3 janvier 2018 : le fameux VIX, ou « indice de la peur », est autour de 9%, soit un de ses plus bas niveaux depuis un quart de siècle. Cette situation n’est pas sans rappeler celle de 2006 qui précédait la crise survenue pendant l’été 2007. Mais cette fois-ci, l’indice est descendu encore plus bas. Un tel plancher pour cet indice de volatilité indique un niveau de confiance des marchés dans l’avenir quasi radieux. Ce n’était pourtant pas gagné il y a un an au moment où l’incertitude pesait, dans le contexte des pré-élections américaines ou juste après. Les conflits armés et autres agendas géopolitiques semblent avoir perdu toute prise sur cette euphorie mondiale proche de la béatitude.

Derrière cet indicateur avancé, que peut-on facialement observer ? Des bourses, notamment américaines, qui battent des records, un retour à la croissance un peu partout dans le monde. Bref, tous les voyants sont au vert du point de vue des investisseurs. Vraiment ?

Le 3 février 2018, le Sénat américain confirme la nomination du nouveau Président de la FED. Dans la foulée la bourse américaine dévisse, le VIX sort de sa léthargie explosant à plus de 50 et les taux d’emprunt atteignent leur plus haut niveau depuis janvier 2014. Ces secousses illustrent un changement fondamental : la politique ultra-accommodante des banques centrales qui ont conduit les taux au plus bas est sans doute en train de s’achever.

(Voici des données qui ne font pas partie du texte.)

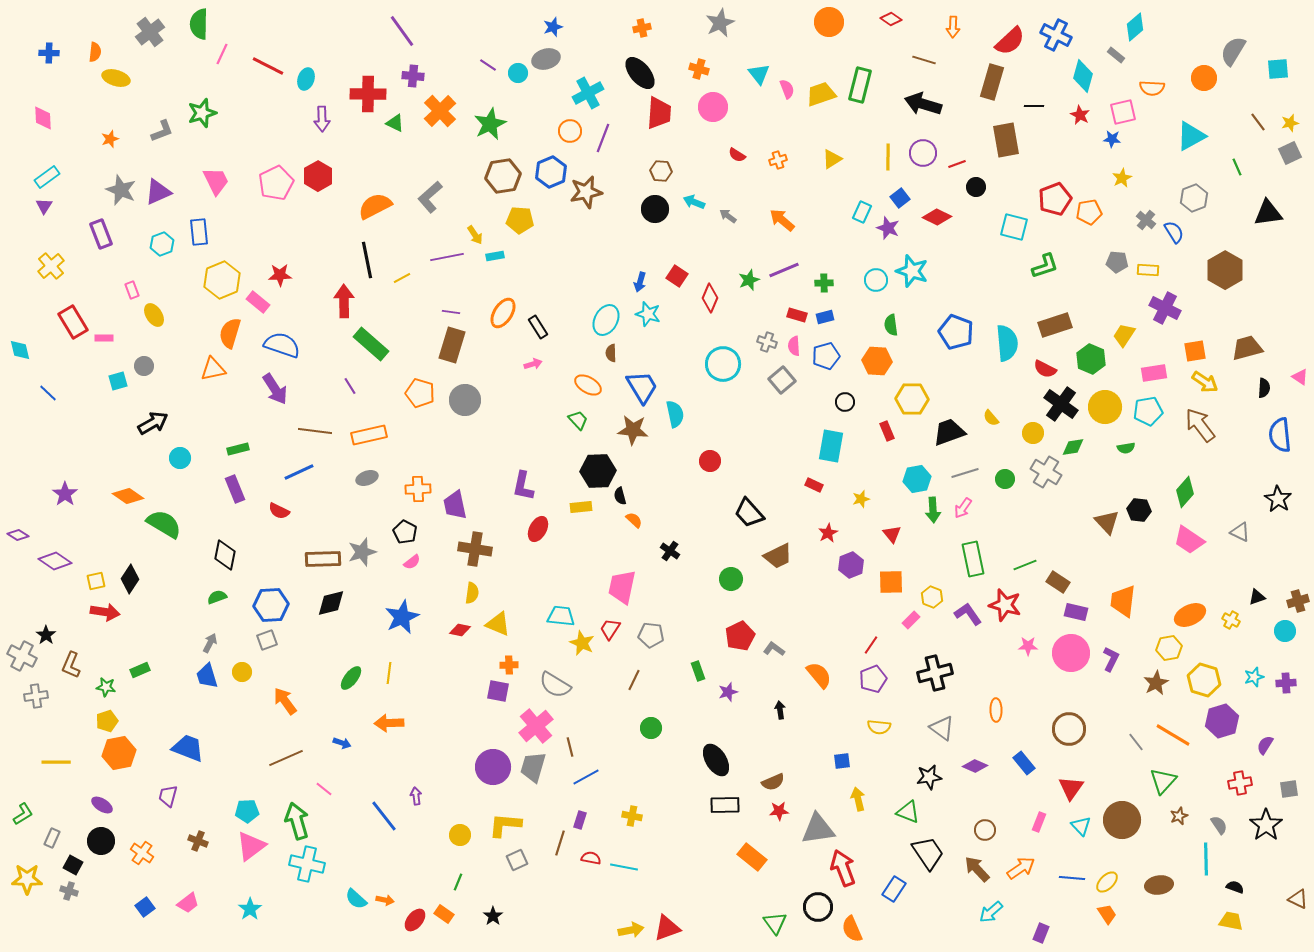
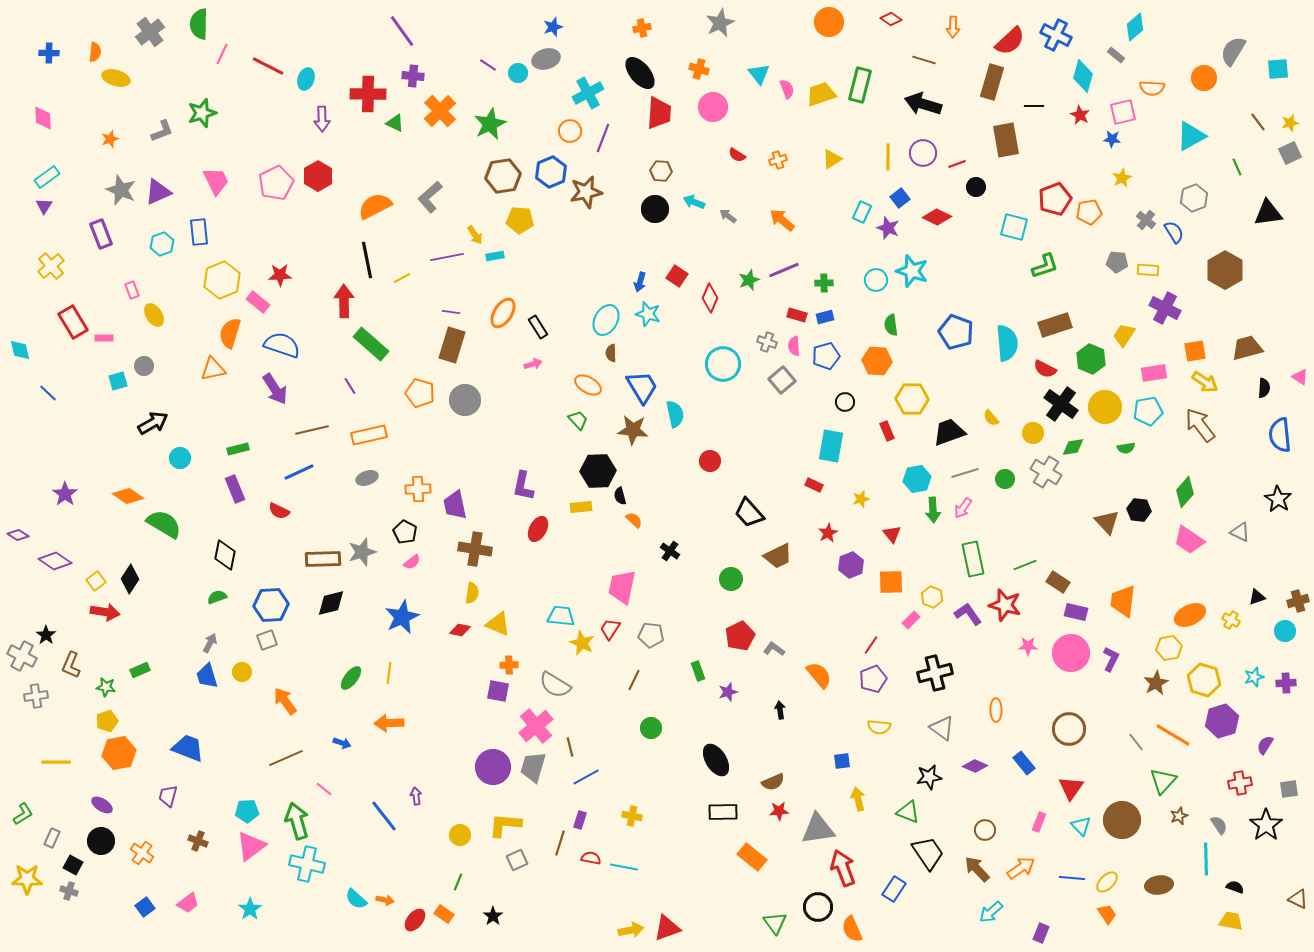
brown line at (315, 431): moved 3 px left, 1 px up; rotated 20 degrees counterclockwise
yellow square at (96, 581): rotated 24 degrees counterclockwise
black rectangle at (725, 805): moved 2 px left, 7 px down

Une situation structurelle paradoxale

Ces indicateurs au vert devraient à première vue nous rassurer. Or, deux facteurs à l’oeuvre depuis longtemps devraient en réalité préoccuper les marchés. Décorrélation maximale entre richesse réelle et capitalisation boursière. Au quatrième trimestre 2017, la capitalisation boursière mondiale se situait autour de 90 trillions de dollars, soit environ 115% du PIB mondial. Un record, voire un seuil d’alerte pour certains. Sur les 40 dernières années, le PIB des Etats-Unis a triplé. Dans le même temps, la capitalisation de l’indice boursier S&P 500 a été multipliée par quasiment 30. La décorrélation entre valorisation et création de valeur est encore plus patente dans l’économie digitale : le cours de Tesla a augmenté de moitié en 2017 ; le constructeur brûle pourtant 8 000 dollars de cash par minute. De là à rappeler le syndrome de la bulle Internet…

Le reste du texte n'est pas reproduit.